Il Presidente del Messico vuole un referendum per far processare i suoi predecessori
Il Presidente del Messico, Andrés Manuel López Obrador, ha intenzione di chiedere ai suoi cittadini se ritengano giusto indagare cinque suoi predecessori: Carlos Salinas de Gortari, Ernesto Zedillo, Vicente Fox, Felipe Calderon ed Enrique Peña Nieto. Tutti i nomi coinvolti sono membri del Partito Rivoluzionario Istituzionale (PRI) o del Partito di Azione Nazionale (PAN), entrambi di ispirazione conservatrice. I cinque hanno governato, uno in successione all’altro, dal 1988 al 2018.
La vicenda
Le accuse che stanno scuotendo la politica messicana partono da Emilio Lozoya Austin, ex membro del comitato elettorale del PRI e fino al 2016 amministratore delegato della società petrolifera di stato Pemex. Lozoya è stato arrestato in Spagna per corruzione nel febbraio di quest’anno e, dopo l’estradizione in Messico, ha iniziato a collaborare con la giustizia. Nel corso degli interrogatori l’uomo ha rivelato che l’ex presidente centrista Peña Nieto avrebbe ricevuto finanziamenti pari a 4 milioni di dollari da parte della multinazionale edilizia brasiliana Odebrecht, azienda coinvolta a sua volta in scandali che hanno fatto cadere in precedenza i governi di Perù e Brasile. Altre accuse riguardano una presunta tangente di 4.3 milioni di dollari concessa dallo stesso Nieto al PAN perché votasse a favore della liberalizzazione del mercato petrolifero.

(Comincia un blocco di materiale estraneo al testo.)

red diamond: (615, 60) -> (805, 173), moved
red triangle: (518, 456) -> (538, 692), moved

Questa vicenda suona come una conferma per AMLO (così è soprannominato l’attuale Presidente) che ha costruito la sua carriera politica sulla lotta alla corruzione e al neoliberismo. Una condanna sarebbe una vittoria importantissima per López Obrador, che non a caso ha subito proposto un referendum in cui chiedere ai cittadini se indagare o meno i suoi predecessori. Il testo completo del quesito sarebbe: “È d’accordo o no sul fatto che le autorità competenti aprano un’indagine e nel caso puniscano i crimini commessi dagli ex presidenti Carlos Salinas de Gortari, Ernesto Zedillo, Vicente Fox, Felipe Calderon ed Enrique Peña Nieto, prima durante e dopo il loro mandato?”.

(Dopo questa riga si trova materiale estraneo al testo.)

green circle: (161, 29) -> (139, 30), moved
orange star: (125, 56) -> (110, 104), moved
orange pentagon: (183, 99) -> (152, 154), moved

In Messico il Presidente può proporre un referendum (previa autorizzazione, in alcuni casi, di Parlamento e Corte Costituzionale) ma per molti osservatori mancano i presupposti legali perché l’esito di questa consultazione sia in qualche modo vincolante per le autorità giudiziarie. Ciò nonostante l’idea sembra aver fatto presa sull’elettorato, e una petizione in favore del referendum ha già raggiunto 2.8 milioni di firme. Di diverso parere le opposizioni, che accusano López Obrador di fare uso politico della magistratura e di voler usare la consultazione per distrarre l’opinione pubblica dai problemi del paese, in primis l’aumento dei contagi da covid-19.
Il contesto
Il Messico è stato governato dal 1929 fino al 2000 dal Partito Rivoluzionario Istituzionale, forza prima di carattere socialista e via via spostatasi a destra che ha guidato il paese a lungo in regime di sostanziale monopartitismo. Solo nel nuovo millennio il testimone è passato alla formazione di destra conservatrice PAN (Partito di Azione Nazionale), la prima a sostituirsi al PRI alla guida del Messico.

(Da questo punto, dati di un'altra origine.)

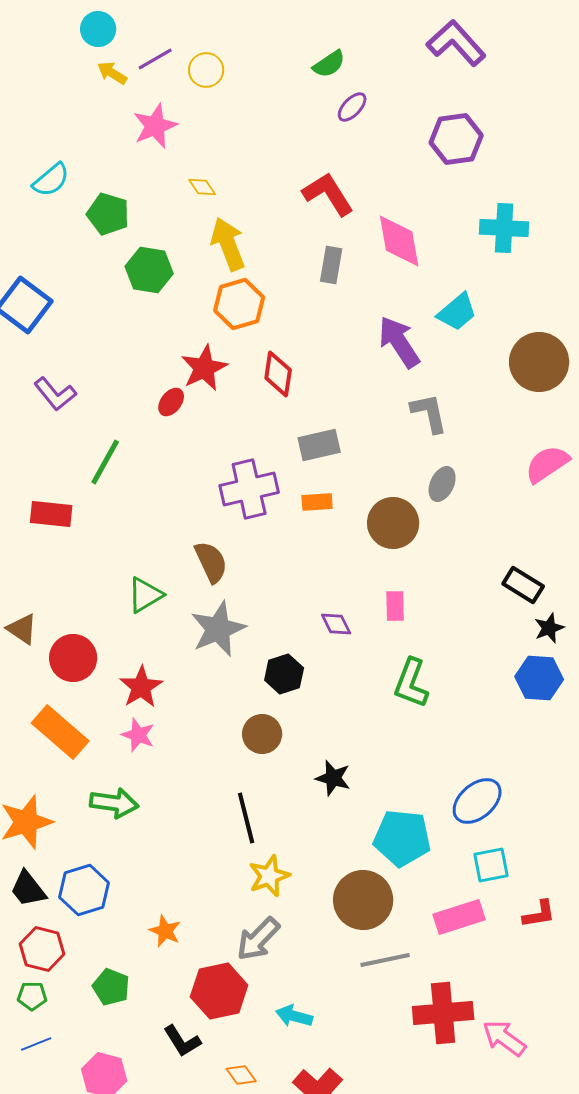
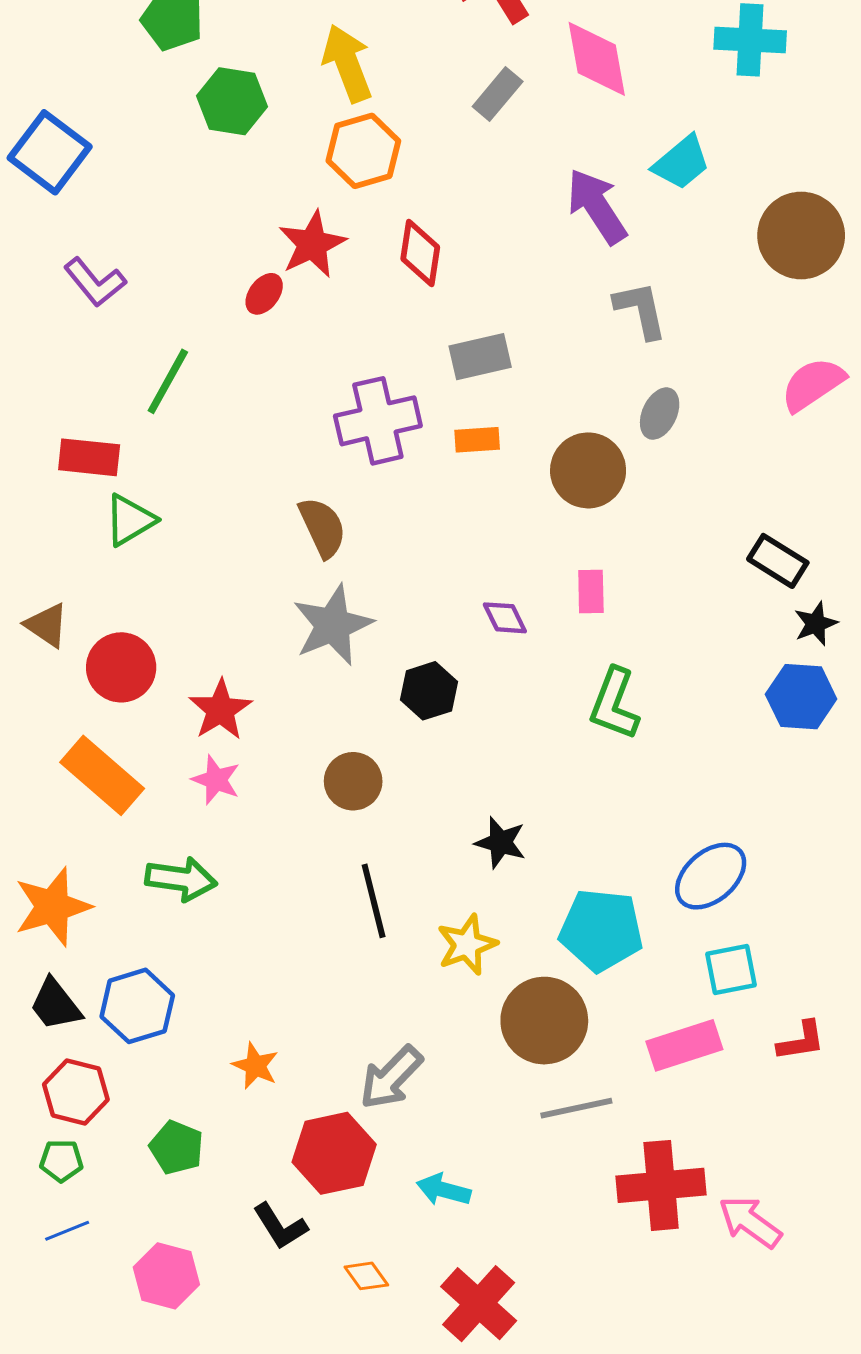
gray rectangle: (331, 265) -> (498, 94), turned 30
green triangle: (145, 595) -> (130, 520), moved
brown circle: (262, 734) -> (353, 781), moved
yellow star: (269, 876) -> (467, 945), moved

La svolta a sinistra, però, è arrivata nel 2018, quando la coalizione Morena guidata da Lòpez Obrador ha vinto le elezioni presidenziali. La campagna elettorale di AMLO, comunemente definito come un populista di sinistra, ha puntato tutto sulla lotta alle èlites e al neoliberismo imperante, promettendo di combattere la corruzione e costruire uno stato sociale sul modello di altri paesi dell’America Latina. La sua vittoria è arrivata in controtendenza rispetto agli umori elettorali del resto del Continente, che dopo un ciclo di successi della sinistra radicale nei primi anni 2000 è tornato a destra in molti paesi chiave – Brasile in testa.
La sua azione di governo è stata, fin’ora, solo in parte aderente alle promesse elettorali. Primi interventi di potenziamento del welfare state sono stati portati avanti, così come è stata potenziata l’industria petrolifera nazionale, ma al contempo il governo di Città del Messico sembra intenzionato ad usare il pugno duro contro le carovane di migranti in arrivo dall’Honduras.
La linea di AMLO di fronte alla pandemia è stata ondivaga. Dopo aver inizialmente sottovalutato il problema – tanto da farsi immortalare al ristorante per invitare i concittadini ad uscire di casa – il diffondersi del virus ha costretto il Paese a ricorrere a misure simili a quelle adottate dai vicini.